So how whiney is it to admit that, in the midst of my birthday month, with my friends and family all around me, social events galore behind me and sxsw and a wedding coming before me, I have never felt as alone as I have in the past few weeks? Cooped up in my apartment for over a week, sick with a cough that makes me unwilling to inflict my presence on anyone else, I stay inside and hack away, playing countless games of solitaire and wondering how to deal with the dust bunnies I discovered under my bed.
To some extent, it's been fairly depressing. On the other hand, loneliness has given me the opportunity to find out whether I can live with myself, and it turns out I can. I know now that I can go to the movies alone. I've made quite a bit of headway with the Scarf That Won't End. If this lasts much longer, I might even get my grandmother's photos scanned and give back the albums that I've had for the past 3 years.
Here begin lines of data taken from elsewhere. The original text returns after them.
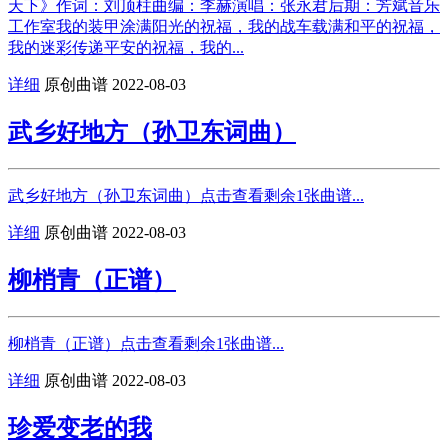
天下》作词：刘顶柱曲编：李赫演唱：张永君后期：芳斌音乐
工作室我的装甲涂满阳光的祝福，我的战车载满和平的祝福，
我的迷彩传递平安的祝福，我的...
详细
原创曲谱
2022-08-03
武乡好地方（孙卫东词曲）
武乡好地方（孙卫东词曲）点击查看剩余1张曲谱...
详细
原创曲谱
2022-08-03
柳梢青（正谱）
柳梢青（正谱）点击查看剩余1张曲谱...
详细
原创曲谱
2022-08-03
珍爱变老的我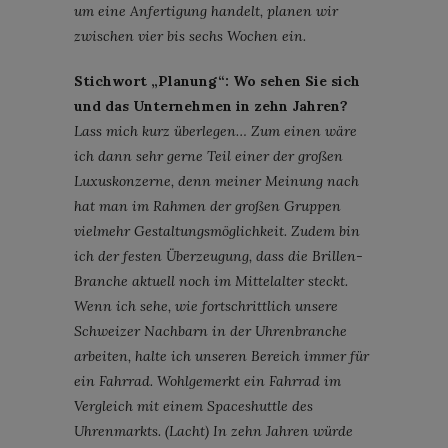
um eine Anfertigung handelt, planen wir
zwischen vier bis sechs Wochen ein.
Stichwort „Planung“: Wo sehen Sie sich
und das Unternehmen in zehn Jahren?
Lass mich kurz überlegen… Zum einen wäre
ich dann sehr gerne Teil einer der großen
Luxuskonzerne, denn meiner Meinung nach
hat man im Rahmen der großen Gruppen
vielmehr Gestaltungsmöglichkeit. Zudem bin
ich der festen Überzeugung, dass die Brillen-
Branche aktuell noch im Mittelalter steckt.
Wenn ich sehe, wie fortschrittlich unsere
Schweizer Nachbarn in der Uhrenbranche
arbeiten, halte ich unseren Bereich immer für
ein Fahrrad. Wohlgemerkt ein Fahrrad im
Vergleich mit einem Spaceshuttle des
Uhrenmarkts. (Lacht) In zehn Jahren würde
It's made me think about what I'm doing with my life, as I appear to have reached 'contented' and stopped growing altogether. School isn't a challenge I am interested in tackling. So where else do I turn to evolve? Volunteering? I've tried that, and no matter how much it satisfies my sense of doing good for others, I still feel temporary and unincluded.
I question the bonds I have created with my friends. I suppose I should take comfort that I can have such good friends, and really, I have the best in the world, but I hardly ever see them. We appear to be able to maintain our relationships without the benefit of a lot of physical contact. Like my grandmother has told me time and again, if you don't write letters to others, they won't write to you. I'm taking this to mean that I need to reach out before others will reach out to me, but this is where I get petty and wonder why I always have to be the one reaching (not entirely true, hi Suzan!). Eh.
It's all a phase, and soon enough I'll be wondering where my spare time went and how could anyone feel lonely with my friends. I hope that by that time, I can speak and laugh without breaking to cough up a lung, but I wouldn't keep my fingers crossed. Codeine is my friend in the meantime. Mmmmmm, coooodeeeeeiiiine.
Completely off-topic, I told everyone I encountered after I first saw Hero that it was such a beautiful movie that I could enjoy it just as much without the sound and subtitles. Months later, on a long flight and unwilling to pay for headphones, I got to test that theory and it turns out I was right. I just watched it for a third time (keeping the sound/subtitles on, of course) (thanks dad!), and it truly is a work of art. Hard to knit and watch a foreign movie, though. I managed.